センサは、温度測定に限られず、湿度、pHなど、必要なデータを取得できるセンサを含む。
【発明の効果】
【0014】
本願発明によれば、植物の地下茎が存在する土中の加温を合理的に行える技術を提供することができた。
【図面の簡単な説明】
【0015】
【図1】第一の実施形態を示す側断面図である。
【図2】第一の実施形態を示す斜視図である。
【発明を実施するための形態】
【0016】
以下、本発明を実施形態に基づいて更に詳しく説明する。ただし、本発明は、実施形態の態様に限られるものではない。 説明に使用する図面は、側断面たる図1および斜視図たる図2である。
【0017】
図1に示すように、加温対象となる植物が二列で植えられているとする。本実施形態では、その二列の間に地下茎加温装置の主要部を配置する。 更に具体的に説明する。

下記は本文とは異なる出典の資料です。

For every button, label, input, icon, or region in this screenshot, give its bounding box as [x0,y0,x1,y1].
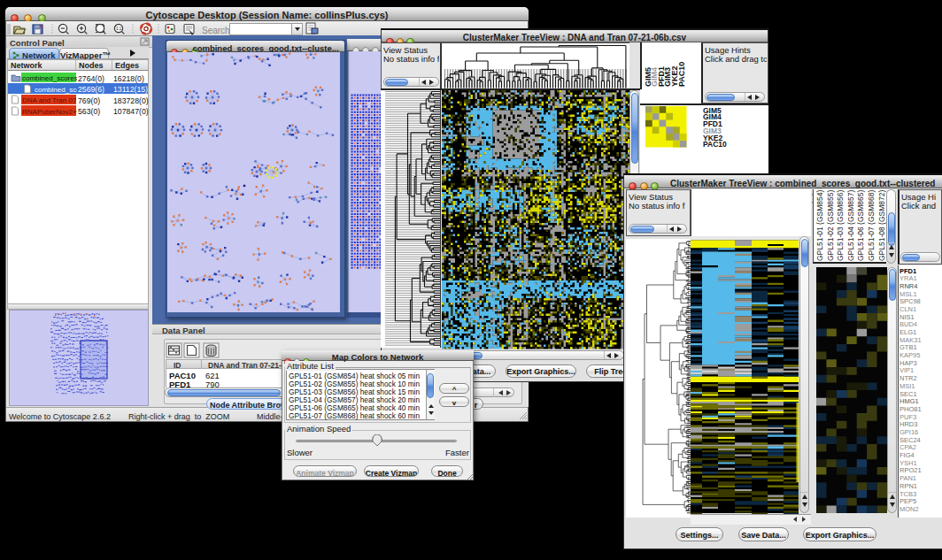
svg-text:1:1: 1:1 [116,27,122,31]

まず、U字形をなす樋状部材20に対して、帯状の半導体ヒータ10の長手方向の両端を固定し、内部空間19を備える筒状体を形成する。形成された筒状体は、加温対象である二列の植物の地下茎の間の土中へ埋設する。
【0018】
樋状部材20には、内部空間19およびその内部空間19の外側を連通させるための連通孔21を、樋状部材の長手方向に複数備えている。
また、内部空間19に対しては、空気を送り込むブロワ31が地上に設置してある。
さらに、地下茎の環境を測定するために、温度測定装置を設置している。すなわち、棒状の本体における長手方向の数カ所に熱電対を備えた温度測定棒41を所定の場所に埋設している。そして、その温度測定棒41が測定した温度を出力表示させる温度表示装置を地上に設置している。
【0019】
ブロワ31に隣接させて、水蒸気発生装置32を備えている。そして、その水蒸気発生装置32とブロワ31とは、送風パイプ33によって樋状部材20と連通させている。

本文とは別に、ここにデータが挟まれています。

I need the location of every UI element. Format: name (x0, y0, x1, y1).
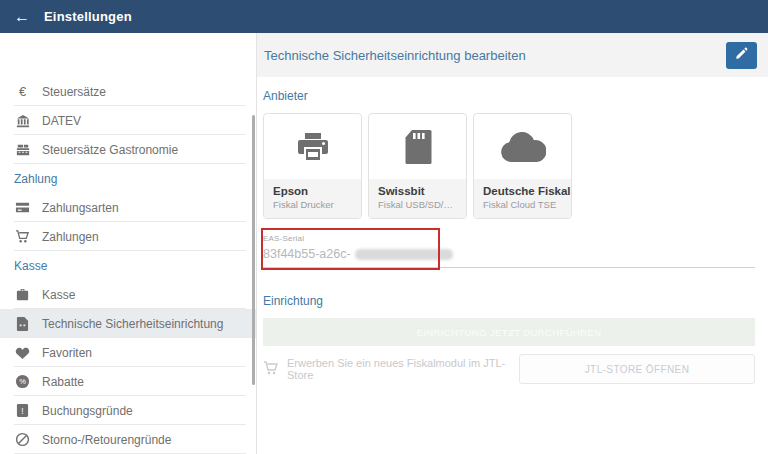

半導体ヒータ10は、地上に設置した温度コントローラ11の操作によって、所望する温度となるように、均一に加温される。 半導体ヒータ10によって内部空間19を加温することができ、ひいては、二列の植物を、ほぼ均等に加温できる。
【0020】
ブロワ31を用いて筒状体の内部空間19に対して空気を送り込むと、内部空間19にて加温された空気が連通孔21から吹き出し、地下茎を加温することができる。
水蒸気発生装置32が水蒸気を発生させ、発生させた水蒸気をブロワ31が前記の内部空間19へ送り込むこともできる。 その場合、水蒸気を含んだ空気が連通孔21から吹き出し、地下茎に届く。水蒸気の温度が地下茎を取り巻く土壌よりも低ければ結露し、水まきと同様の効果を得ることができる。
【0021】
本実施形態においては、半導体ヒータ10によって得られた熱を樋状部材20の下方へ伝達することが加温対象の植物にとって適正とは言えず、熱エネルギが無駄になる。したがって、樋状部材20を熱伝導率が低い材質にて形成している。
ただし、対象植物の種類や地下茎の発達具合、埋設場所などの条件によっては、半導体ヒータ10によって得られた熱を樋状部材20の下方へ伝達することが有効な場合もある。そのような場合には、樋状部材20を熱伝導率が高い材質にて形成する。
【産業上の利用可能性】
【0022】
本発明は、植物を栽培する施設の製造業、植物を栽培する施設における計測サービスや計測に伴うメンテナンス業、その計測データを処理するデータサービス業、データの送受信を司る情報通信業などにおいて利用可能性を有する。
【符号の説明】
【0023】
10 半導体ヒータ 11 温度コントローラ
19 内部空間
20 樋状部材 21 連通孔
30 送風装置 31 ブロワ
32 水蒸気発生装置 33 送風パイプ
40 温度測定装置 41 温度測定棒
42 温度表示装置

【特許請求の範囲】
【請求項1】
帯状の半導体ヒータと、
その半導体ヒータの長手方向の両端を固定して筒状体を形成する樋状部材と、
その樋状部材および前記の半導体ヒータが形成する筒状体の内部空間に対して空気を送り込むブロワと、
を備え、
前記の樋状部材には、前記の内部空間およびその内部空間の外側を連通させるための連通孔を、樋状部材の長手方向に複数備えた地下茎加温装置。
【請求項2】
前記のブロワには、水蒸気発生装置を備え、
その水蒸気発生装置が発生させた水蒸気を前記の内部空間へ送り込めるように形成した請求項1に記載の地下茎加温装置。
【請求項3】
地下茎の環境を測定するために土中へ埋設可能なセンサを備えた請求項1または請求項2のいずれかに記載の地下茎加温装置。